** Opening Information supplied block **

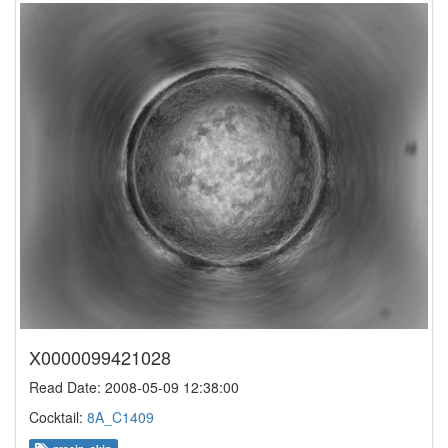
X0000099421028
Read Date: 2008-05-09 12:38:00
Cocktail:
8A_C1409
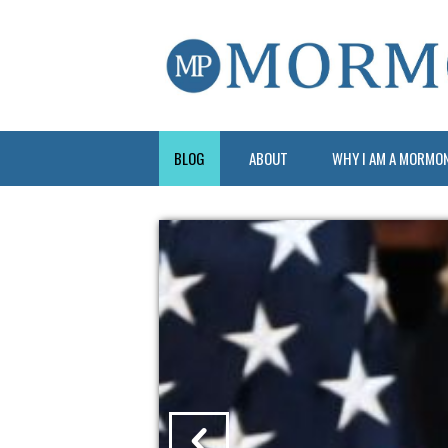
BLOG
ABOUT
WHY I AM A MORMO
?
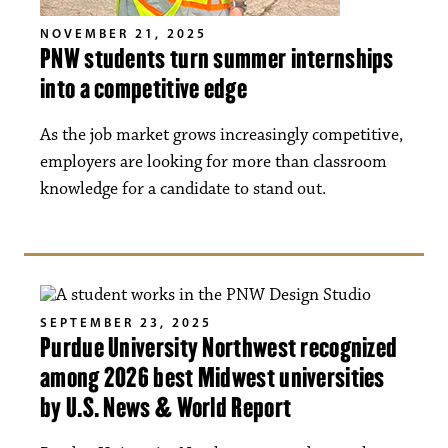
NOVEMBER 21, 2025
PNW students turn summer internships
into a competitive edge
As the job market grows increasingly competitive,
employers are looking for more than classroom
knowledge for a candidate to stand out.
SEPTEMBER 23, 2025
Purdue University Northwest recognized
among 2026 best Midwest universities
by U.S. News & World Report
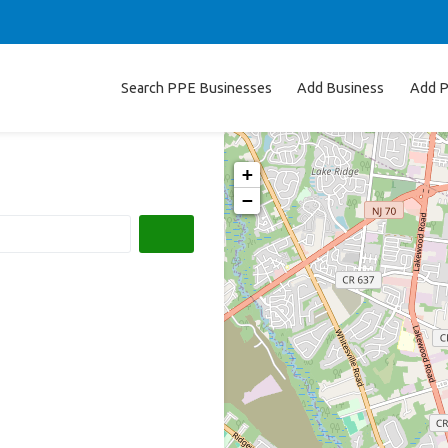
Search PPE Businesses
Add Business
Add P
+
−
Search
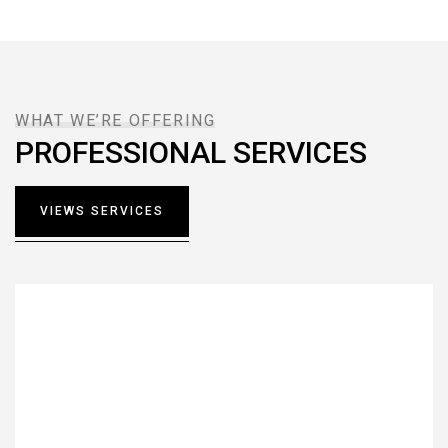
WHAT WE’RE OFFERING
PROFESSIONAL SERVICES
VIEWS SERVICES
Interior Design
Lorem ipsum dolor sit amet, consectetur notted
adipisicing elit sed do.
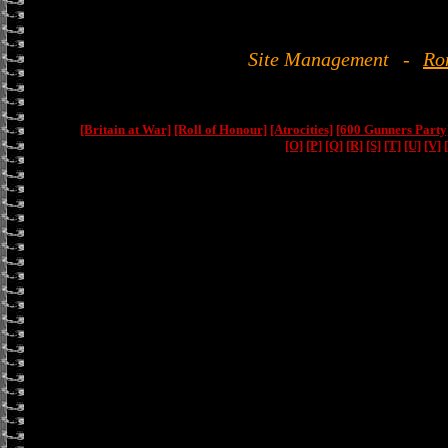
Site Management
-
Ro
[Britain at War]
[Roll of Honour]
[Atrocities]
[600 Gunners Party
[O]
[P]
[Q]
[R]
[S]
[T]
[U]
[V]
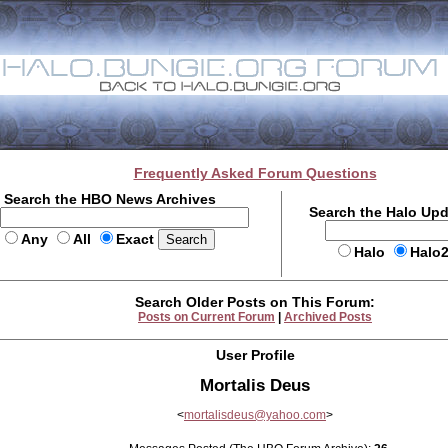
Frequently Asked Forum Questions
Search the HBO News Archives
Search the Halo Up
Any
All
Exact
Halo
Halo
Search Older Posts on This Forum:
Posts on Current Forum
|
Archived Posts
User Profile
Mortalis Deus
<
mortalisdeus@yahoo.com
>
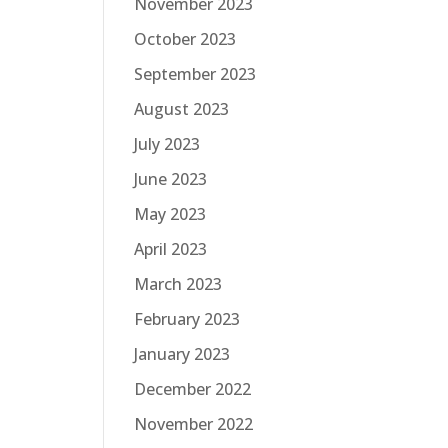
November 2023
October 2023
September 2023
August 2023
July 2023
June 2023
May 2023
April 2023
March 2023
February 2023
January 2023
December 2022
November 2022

** Closing Information supplied block **

Task description:
Each entry above must be set down word for word; none of its pictures belong in the copy.

Expected answer:
X0000099421028
Read Date: 2008-05-09 12:38:00
Cocktail:
8A_C1409
BLOG
ABOUT
WHY I AM A MORMO
?
NOVEMBER 21, 2025
PNW students turn summer internships
into a competitive edge
As the job market grows increasingly competitive,
employers are looking for more than classroom
knowledge for a candidate to stand out.
SEPTEMBER 23, 2025
Purdue University Northwest recognized
among 2026 best Midwest universities
by U.S. News & World Report
Search PPE Businesses
Add Business
Add P
+
−
Search
WHAT WE’RE OFFERING
PROFESSIONAL SERVICES
VIEWS SERVICES
Interior Design
Lorem ipsum dolor sit amet, consectetur notted
adipisicing elit sed do.
Site Management
-
Ro
[Britain at War]
[Roll of Honour]
[Atrocities]
[600 Gunners Party
[O]
[P]
[Q]
[R]
[S]
[T]
[U]
[V]
Frequently Asked Forum Questions
Search the HBO News Archives
Search the Halo Up
Any
All
Exact
Halo
Halo
Search Older Posts on This Forum:
Posts on Current Forum
|
Archived Posts
User Profile
Mortalis Deus
<
mortalisdeus@yahoo.com
>
November 2023
October 2023
September 2023
August 2023
July 2023
June 2023
May 2023
April 2023
March 2023
February 2023
January 2023
December 2022
November 2022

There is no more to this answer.